When it comes to work on a ship, there is a lot of climbing involved for some seafarers. On board a vessel, ladders are necessities. Many workers have to use them daily. While ladders are useful tools, they are also a common scene for accidents. Ladder accidents tend to have multiple factors, not to mention, the severity of the injury has its own risk factors. 

Ladder accident causes 

In 2016, the American Ladder institute noted that missing the last step and overreaching were the most common causes of ladder accidents. When using a ladder, the person should always use three points of contact. There should be two hands and one foot or two feet and one hand present on the ladder at all times. A person’s center of gravity should always be between the rails. Workers should never overreach! 

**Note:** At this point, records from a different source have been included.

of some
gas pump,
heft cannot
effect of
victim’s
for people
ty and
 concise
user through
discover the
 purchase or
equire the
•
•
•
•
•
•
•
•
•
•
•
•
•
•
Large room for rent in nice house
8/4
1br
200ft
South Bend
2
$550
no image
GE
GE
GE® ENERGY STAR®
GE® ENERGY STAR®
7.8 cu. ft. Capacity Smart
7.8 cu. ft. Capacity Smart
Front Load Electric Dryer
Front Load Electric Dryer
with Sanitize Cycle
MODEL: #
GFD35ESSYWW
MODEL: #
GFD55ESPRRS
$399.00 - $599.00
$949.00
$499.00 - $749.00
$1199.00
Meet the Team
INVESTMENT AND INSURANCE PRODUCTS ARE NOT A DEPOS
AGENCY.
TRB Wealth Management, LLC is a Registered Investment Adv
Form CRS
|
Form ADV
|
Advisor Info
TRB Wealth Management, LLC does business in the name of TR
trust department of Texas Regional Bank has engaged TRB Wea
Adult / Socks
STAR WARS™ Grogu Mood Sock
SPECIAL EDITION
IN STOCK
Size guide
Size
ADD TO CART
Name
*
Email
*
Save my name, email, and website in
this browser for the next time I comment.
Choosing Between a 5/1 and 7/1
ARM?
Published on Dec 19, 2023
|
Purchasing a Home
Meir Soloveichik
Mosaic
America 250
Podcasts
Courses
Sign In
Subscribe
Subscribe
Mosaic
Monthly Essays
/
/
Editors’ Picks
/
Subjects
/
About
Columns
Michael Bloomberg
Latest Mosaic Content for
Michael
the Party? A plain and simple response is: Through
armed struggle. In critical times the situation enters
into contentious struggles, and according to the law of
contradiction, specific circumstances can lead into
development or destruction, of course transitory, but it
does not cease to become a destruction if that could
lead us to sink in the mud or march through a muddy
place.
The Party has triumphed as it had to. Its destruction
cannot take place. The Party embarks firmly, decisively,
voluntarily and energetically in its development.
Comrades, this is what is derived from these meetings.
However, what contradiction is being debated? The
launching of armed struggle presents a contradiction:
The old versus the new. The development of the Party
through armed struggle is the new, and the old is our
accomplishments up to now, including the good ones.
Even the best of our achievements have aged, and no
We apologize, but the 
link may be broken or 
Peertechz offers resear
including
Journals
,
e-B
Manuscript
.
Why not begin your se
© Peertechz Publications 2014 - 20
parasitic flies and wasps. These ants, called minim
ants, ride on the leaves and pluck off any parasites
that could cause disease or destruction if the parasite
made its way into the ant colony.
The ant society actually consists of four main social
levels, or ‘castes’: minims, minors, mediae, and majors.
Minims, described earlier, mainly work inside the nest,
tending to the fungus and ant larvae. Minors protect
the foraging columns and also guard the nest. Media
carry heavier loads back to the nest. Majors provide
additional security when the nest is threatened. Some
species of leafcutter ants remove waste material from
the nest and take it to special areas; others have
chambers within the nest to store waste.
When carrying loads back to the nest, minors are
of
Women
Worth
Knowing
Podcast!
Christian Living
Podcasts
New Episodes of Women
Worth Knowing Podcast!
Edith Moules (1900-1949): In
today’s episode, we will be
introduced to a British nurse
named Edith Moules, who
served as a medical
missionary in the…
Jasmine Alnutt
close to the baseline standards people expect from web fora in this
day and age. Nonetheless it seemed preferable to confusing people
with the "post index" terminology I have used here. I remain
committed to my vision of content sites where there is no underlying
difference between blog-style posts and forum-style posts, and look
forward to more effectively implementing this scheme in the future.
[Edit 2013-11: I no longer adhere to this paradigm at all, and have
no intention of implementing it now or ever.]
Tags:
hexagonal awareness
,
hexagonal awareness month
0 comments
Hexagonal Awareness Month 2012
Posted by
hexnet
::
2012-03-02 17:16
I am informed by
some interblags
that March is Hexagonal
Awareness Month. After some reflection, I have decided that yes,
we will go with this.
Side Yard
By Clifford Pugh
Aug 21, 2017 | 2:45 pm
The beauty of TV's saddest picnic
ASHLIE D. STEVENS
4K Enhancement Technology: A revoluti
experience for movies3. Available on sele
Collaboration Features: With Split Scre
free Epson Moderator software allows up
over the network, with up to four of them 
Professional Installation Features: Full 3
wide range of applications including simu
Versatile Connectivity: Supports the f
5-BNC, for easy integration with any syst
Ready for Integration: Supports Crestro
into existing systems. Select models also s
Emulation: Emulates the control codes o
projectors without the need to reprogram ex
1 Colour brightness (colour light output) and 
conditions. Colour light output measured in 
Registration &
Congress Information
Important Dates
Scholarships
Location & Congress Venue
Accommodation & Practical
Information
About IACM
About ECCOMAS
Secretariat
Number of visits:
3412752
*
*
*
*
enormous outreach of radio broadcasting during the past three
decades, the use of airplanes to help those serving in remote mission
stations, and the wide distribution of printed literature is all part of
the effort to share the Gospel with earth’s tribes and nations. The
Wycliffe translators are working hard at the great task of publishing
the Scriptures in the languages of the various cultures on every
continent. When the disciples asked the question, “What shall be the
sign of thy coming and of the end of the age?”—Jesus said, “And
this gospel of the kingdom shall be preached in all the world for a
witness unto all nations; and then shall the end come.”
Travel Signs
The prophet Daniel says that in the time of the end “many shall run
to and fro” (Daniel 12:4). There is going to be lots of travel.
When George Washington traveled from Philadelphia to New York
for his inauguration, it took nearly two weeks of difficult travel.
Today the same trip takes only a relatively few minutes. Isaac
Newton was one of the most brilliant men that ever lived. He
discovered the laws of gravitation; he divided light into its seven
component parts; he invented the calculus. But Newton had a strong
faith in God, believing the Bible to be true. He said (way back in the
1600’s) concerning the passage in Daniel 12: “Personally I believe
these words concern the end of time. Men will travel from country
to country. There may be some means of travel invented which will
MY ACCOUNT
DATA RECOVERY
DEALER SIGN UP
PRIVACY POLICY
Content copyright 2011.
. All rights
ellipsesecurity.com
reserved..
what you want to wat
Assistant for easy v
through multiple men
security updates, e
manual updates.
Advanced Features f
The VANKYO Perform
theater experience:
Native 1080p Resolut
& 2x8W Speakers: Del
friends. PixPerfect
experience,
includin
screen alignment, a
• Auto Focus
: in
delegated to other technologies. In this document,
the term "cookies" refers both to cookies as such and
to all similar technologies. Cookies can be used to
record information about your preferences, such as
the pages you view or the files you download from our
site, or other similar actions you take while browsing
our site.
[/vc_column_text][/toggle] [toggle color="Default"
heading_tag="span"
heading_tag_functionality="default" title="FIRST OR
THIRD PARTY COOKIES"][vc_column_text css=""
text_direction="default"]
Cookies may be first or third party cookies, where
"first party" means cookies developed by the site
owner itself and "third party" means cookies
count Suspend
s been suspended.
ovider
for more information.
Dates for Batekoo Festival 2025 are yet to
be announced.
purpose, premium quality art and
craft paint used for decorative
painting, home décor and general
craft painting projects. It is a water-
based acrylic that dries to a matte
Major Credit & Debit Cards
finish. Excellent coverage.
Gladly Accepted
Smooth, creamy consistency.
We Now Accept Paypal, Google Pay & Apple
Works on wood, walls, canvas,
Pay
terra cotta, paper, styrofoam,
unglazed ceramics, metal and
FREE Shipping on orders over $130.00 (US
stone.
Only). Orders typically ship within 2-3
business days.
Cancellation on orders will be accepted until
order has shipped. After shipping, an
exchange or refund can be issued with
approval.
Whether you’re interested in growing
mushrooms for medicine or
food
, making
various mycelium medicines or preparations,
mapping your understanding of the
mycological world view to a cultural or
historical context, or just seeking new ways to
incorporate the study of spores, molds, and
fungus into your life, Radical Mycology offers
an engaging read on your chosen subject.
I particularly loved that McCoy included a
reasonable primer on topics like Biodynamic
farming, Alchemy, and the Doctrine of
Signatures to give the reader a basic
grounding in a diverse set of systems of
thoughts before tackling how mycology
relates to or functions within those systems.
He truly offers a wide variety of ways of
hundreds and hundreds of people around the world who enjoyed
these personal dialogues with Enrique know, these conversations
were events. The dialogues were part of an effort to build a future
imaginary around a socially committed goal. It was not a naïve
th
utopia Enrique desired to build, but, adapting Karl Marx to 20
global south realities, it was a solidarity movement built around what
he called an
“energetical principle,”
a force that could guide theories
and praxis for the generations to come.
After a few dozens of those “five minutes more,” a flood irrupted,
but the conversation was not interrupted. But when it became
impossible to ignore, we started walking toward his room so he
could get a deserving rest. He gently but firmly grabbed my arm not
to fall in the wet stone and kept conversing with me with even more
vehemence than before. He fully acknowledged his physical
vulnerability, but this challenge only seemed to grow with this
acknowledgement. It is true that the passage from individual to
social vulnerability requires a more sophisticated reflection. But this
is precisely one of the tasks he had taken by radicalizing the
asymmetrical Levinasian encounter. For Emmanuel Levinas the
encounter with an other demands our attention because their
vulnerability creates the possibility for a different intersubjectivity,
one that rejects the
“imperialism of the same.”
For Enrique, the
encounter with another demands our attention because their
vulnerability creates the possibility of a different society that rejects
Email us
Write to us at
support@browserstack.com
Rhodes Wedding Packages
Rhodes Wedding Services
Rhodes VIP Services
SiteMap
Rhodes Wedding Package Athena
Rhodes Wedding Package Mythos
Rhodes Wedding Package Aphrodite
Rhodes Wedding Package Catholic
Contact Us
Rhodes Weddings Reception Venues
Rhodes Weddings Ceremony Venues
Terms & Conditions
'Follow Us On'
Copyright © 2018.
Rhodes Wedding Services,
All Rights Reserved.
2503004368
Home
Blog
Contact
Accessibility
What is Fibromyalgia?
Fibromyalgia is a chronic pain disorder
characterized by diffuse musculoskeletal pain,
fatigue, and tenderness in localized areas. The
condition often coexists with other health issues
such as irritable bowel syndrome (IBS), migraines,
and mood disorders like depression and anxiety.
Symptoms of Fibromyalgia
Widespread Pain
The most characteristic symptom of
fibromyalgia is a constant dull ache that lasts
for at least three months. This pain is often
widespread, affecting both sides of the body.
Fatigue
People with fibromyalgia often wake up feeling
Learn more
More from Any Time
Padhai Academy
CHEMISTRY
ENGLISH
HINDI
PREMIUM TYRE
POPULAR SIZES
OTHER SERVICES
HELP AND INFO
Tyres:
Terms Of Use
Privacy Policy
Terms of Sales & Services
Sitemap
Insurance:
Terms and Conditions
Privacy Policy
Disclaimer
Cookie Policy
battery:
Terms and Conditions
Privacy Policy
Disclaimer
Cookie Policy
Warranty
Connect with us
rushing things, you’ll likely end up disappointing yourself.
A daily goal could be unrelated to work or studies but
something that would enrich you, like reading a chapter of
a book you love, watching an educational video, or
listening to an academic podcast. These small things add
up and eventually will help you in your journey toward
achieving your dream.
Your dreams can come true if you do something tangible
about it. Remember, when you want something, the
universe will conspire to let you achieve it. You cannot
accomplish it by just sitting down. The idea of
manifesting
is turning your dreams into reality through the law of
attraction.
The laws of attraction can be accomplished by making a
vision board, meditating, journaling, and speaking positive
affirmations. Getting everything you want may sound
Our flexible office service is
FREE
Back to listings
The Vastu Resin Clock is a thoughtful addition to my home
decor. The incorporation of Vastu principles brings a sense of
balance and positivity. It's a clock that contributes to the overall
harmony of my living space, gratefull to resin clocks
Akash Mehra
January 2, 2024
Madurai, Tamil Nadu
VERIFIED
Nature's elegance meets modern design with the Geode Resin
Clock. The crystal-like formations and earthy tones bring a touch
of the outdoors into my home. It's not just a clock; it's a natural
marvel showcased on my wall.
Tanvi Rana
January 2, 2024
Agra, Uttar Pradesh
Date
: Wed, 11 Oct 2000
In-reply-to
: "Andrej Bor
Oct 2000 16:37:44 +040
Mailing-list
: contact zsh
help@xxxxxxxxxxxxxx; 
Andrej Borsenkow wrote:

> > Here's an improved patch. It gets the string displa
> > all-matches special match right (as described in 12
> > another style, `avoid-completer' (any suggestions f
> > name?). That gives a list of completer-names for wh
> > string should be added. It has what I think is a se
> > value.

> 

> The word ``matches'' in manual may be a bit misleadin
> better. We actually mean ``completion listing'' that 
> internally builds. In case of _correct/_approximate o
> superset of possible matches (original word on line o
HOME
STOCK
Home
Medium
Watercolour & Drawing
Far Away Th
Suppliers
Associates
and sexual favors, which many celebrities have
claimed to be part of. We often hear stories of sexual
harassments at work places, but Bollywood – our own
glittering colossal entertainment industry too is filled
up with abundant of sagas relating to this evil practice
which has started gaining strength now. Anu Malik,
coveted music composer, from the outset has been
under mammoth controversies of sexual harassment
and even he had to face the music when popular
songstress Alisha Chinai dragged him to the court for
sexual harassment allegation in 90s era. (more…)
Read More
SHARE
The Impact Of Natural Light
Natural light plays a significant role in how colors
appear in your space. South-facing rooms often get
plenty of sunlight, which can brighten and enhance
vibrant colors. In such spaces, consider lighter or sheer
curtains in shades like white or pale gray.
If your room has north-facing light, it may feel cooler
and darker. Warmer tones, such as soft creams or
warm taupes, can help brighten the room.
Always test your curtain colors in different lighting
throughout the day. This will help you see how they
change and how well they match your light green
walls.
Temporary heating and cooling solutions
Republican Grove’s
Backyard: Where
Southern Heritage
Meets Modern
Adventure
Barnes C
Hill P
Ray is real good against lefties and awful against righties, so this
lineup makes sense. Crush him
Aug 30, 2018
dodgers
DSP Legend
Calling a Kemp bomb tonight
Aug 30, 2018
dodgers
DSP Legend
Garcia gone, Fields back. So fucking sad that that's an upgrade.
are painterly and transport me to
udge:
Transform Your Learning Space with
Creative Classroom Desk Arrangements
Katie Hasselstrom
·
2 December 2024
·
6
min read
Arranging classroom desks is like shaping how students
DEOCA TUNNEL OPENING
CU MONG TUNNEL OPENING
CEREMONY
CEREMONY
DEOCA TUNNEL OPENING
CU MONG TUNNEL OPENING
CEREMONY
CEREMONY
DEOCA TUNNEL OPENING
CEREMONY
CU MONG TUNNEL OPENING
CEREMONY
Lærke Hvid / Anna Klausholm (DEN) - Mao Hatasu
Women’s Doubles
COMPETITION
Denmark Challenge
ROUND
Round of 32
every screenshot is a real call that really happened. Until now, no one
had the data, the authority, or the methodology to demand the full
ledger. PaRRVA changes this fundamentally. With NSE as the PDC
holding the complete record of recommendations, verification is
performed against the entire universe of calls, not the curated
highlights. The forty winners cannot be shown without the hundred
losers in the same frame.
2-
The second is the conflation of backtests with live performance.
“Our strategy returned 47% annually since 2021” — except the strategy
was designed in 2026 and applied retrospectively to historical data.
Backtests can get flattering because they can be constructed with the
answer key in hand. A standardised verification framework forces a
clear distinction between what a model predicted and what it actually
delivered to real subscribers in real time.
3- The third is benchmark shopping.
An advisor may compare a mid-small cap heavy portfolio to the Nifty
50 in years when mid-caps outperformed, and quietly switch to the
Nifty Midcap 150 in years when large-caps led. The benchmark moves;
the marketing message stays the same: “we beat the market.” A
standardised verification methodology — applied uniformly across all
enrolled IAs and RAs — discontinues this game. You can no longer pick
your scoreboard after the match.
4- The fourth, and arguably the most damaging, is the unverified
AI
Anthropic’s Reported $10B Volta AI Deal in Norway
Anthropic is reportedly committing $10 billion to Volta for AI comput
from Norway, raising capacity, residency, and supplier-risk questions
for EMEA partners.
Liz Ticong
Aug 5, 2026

Additionally, many people miss the last step when climbing down. It is important that anyone using a ladder faces it at all times and practices careful climbing on those last steps. 

Ladder injury risks 

According to the Industrial Safety & Hygiene News, the height of the fall may matter less than the age of the person who suffers the fall. Of those who suffer injuries after a fall from a ladder, their average age is 55 years old. The older the patient, the lower the mean fall height is and the more severe the injury may be. 

For those who are over the age of 66, they are more likely to experience truncal injuries or traumatic brain injuries. Older seafarers are more vulnerable than other members of the population are.